Features

Universities ought to get finances right

Friday, February 11th, 2022 11:00 | By
Cash. PHOTO/Courtesy

Local universities are going through a rough patch. Whereas they are the citadels of knowledge and planning they have come out as institutions that hardly pre-empt situations and avoid pitfalls, or build on good tides. 

Moi University is on the verge of collapse. A debt of more than Sh5 billion has pushed the institution to its knees.

So bad is the situation for the Eldoret-based university that if nothing is done fast it might be forced to close its doors. 

Egerton University is an institution in Intensive Care. It has failed to pay its debts and currently cannot pay salaries.

A tussle with its teaching staff has seen activities paralysed as the management and lecturers engage in unending battles that only hurt students. 

University of Nairobi and Kenyatta University, too, are in deep financial trouble that they rely on government subsidies to pay basic bills.

The administrators blame cuts in state funding for the woes. They also claim closure of satellite campuses as well as a drop in student population for the mess they find themselves in. 

Not a single university has cited mismanagement as the cause of the dire straits. However, it is common knowledge that some of these institutions have been in the news for wrong approaches to management of education. From tribalism to corruption, the cancer eating up universities is not difficult to decipher. 

Many institutions have been cited in audit reports as favouring tribe over competence. While universities have been at the heart of political activity worldwide, in Kenya it has not been proactive politicking but rather institutions getting into bed with dubious politicians. 

The result has always been political interference in the running of the institutions. To mitigate against effects of mismanagement and financial indiscipline institutions have sold their assets; they have reduced the number of courses taught and some have closed some of the satellite campuses they had opened. 

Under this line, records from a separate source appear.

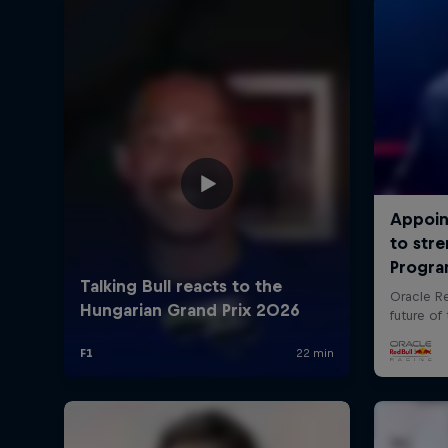
©
2026
Red Bull Technology Limited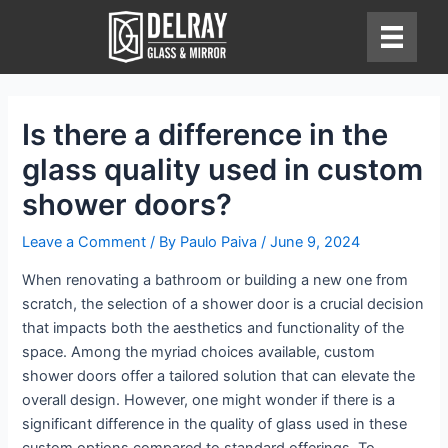
Skip
to
content
Is there a difference in the
glass quality used in custom
shower doors?
Leave a Comment
/ By
Paulo Paiva
/
June 9, 2024
When renovating a bathroom or building a new one from
scratch, the selection of a shower door is a crucial decision
that impacts both the aesthetics and functionality of the
space. Among the myriad choices available, custom
shower doors offer a tailored solution that can elevate the
overall design. However, one might wonder if there is a
significant difference in the quality of glass used in these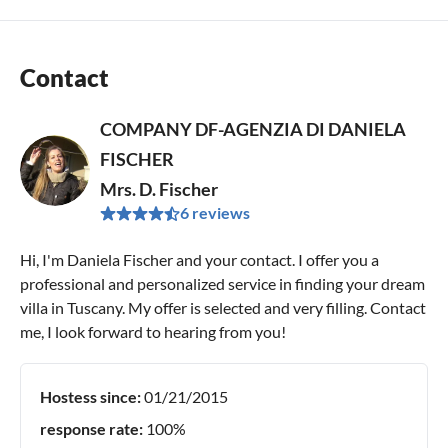
Contact
COMPANY DF-AGENZIA DI DANIELA
FISCHER
Mrs. D. Fischer
6 reviews
Hi, I'm Daniela Fischer and your contact. I offer you a
professional and personalized service in finding your dream
villa in Tuscany. My offer is selected and very filling. Contact
me, I look forward to hearing from you!
Hostess since:
01/21/2015
response rate:
100%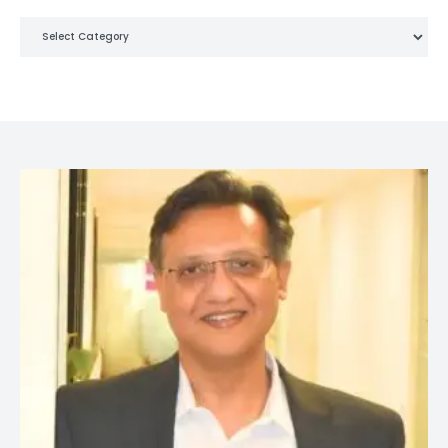
Categories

Even then, they have not come out of the mire. The main reason is because the moves have been cosmetic and haphazard. It is time the institutions rose to the occasion and lived to their reputation. 

That said, the government must streamline funding to public universities. A society that compromises its quality of education is one that is inviting trouble. 

Innovation is taught in the lecture rooms; let it be practised in the offices. We must not drive learning institutions to ignominy because of mismanagement.